Enhancing access to COVID-19 literature and molecular data resources
NLM is also improving access to published coronavirus literature via PubMed Central (PMC). In response to a call by science and technology advisors from a dozen countries to have publishers and scholarly societies make their COVID-19 and coronavirus-related publications immediately accessible in PMC, along with the available data supporting them, nearly 50 publishers have deposited more than 46,000 coronavirus-related articles in PMC with licenses that allow re-use and secondary analysis. Articles in the collection have been accessed more than 8 million times since March 18. NLM will use supplemental funds to improve the article-submission system to better accommodate publisher submissions and accelerate release of these critically important articles. On the PubMed side of literature offerings, NLM supplemental funds will support integrating LitCovid metadata. Novel sensors are being developed to leverage LitCovid metadata when directing users to curated COVID-19 content. The new infrastructure will permit PubMed to rapidly add additional disease-specific sensors in the future.

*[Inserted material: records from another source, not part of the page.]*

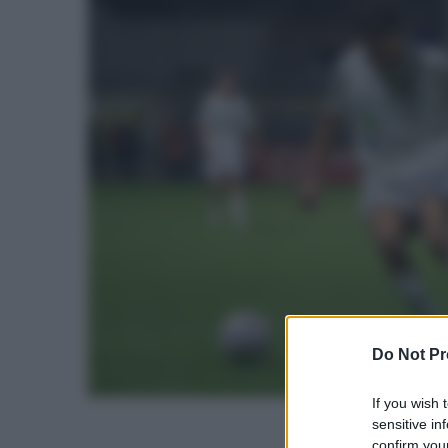
Do Not Pr
If you wish 
sensitive in
confirm your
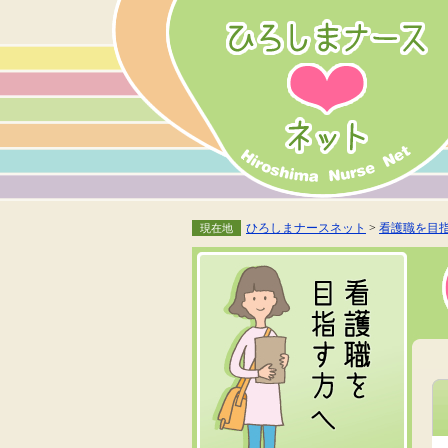
ひろしまナースネット
>
看護職を目
現在地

On January 12, 2020, NLM’s GenBank, the world’s largest genetic sequence database, released the first SARS-CoV-2 sequence to the public and the first sequence collected in the United States in collaboration with the Centers for Disease Control and Prevention (CDC) on January 25. As of May 7, GenBank has 3,893 SARS-CoV-2 sequences from 42 different countries that are publicly available. We created a special site, the “Severe acute respiratory syndrome coronavirus 2 data hub,” where people can search, retrieve, and analyze sequences of the virus that have been submitted to the GenBank database. In late March, we joined the CDC-led SPHERES consortium, a national genomics consortium which aims to coordinate U.S. SARS-CoV-2 sequencing efforts and make data publicly available in NLM’s GenBank and Sequence Read Archive (SRA), and other appropriate repositories. Supplemental funds will allow GenBank to further enhance the submission workflow, establish and promote use of metadata sample standards, and develop a fully automated SARS-CoV-2 submission workflow that incorporates quality checks, as well as ‘automated curation’, to provide standardized annotation of the SARS2 genomes submitted to GenBank.

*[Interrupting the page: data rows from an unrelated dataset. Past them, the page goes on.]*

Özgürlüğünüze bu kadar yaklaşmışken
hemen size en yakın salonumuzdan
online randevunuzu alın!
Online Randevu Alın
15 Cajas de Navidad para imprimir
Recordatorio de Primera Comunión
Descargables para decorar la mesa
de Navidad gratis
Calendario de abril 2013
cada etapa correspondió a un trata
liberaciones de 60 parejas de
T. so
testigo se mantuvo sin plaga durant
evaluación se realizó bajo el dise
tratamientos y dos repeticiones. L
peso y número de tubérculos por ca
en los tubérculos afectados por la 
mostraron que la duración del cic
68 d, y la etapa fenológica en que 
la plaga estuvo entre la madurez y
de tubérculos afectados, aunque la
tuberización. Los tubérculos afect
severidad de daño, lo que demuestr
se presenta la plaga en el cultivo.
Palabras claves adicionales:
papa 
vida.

SRA is positioned as a ready-made computational environment for public health surveillance pipelines and tool development. SRA metagenomic datasets from both environmental samples and patients diagnosed with COVID-19 can reveal patterns of co-occurring pathogens, newly emerging outbreaks, and viral evolution. NLM supplemental funds are being used to prototype SRA cloud-based analysis tools to search the entirety of the SRA database. These tools can provide efficient search for SARS-CoV-2, identify genetic patterns, and monitor newly submitted data for specific viral patterns.

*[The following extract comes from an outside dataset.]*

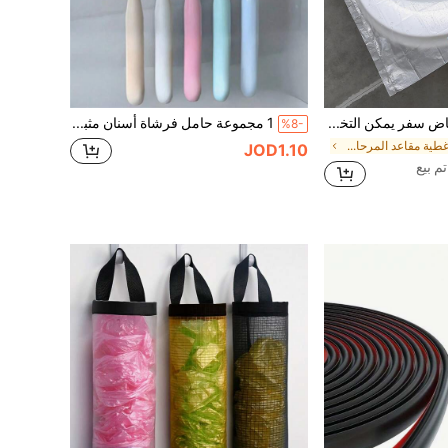
50 غطاء مرحاض سفر يمكن التخلص منه، سجادة مرحاض محمولة للسفر والأعمال، سجادة ورق مرحاض محمولة مقاومة للماء، اكسسوارات سفر ضرورية للطائرة والتخييم والحمام، ديكور حمام وديكور الخريف
1 مجموعة حامل فرشاة أسنان مثبت على الحائط بدون ثقب مع غطاء، رف تخزين فرشاة أسنان كهربائية، منظم معجون أسنان للحمام، صندوق تخزين فرشاة أسنان ذاتي اللصق ب- 2/5/6 فتحات، منظم تخزين الحمام المنزلي
%8-
في أغطية مقاعد المرحاض
JOD1.10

NLM supplemental funding also supports the identification and selection of web and social media content documenting COVID-19 as part of NLM’s Global Health Events web archive collection. This content documents life in quarantine, prevention measures, the experiences of health care workers, patients, and more. We are also participating as an institutional contributor to a broader International Internet Preservation Consortium (IIPC) Novel Coronavirus outbreak web archive collection.
These are many of the investments that NLM is making with this emergency funding. I will keep you updated as we continue to make progress on these initiatives.
Researchers: how can you envision using these tools in your own work? What else would be helpful? Let me know in the comments!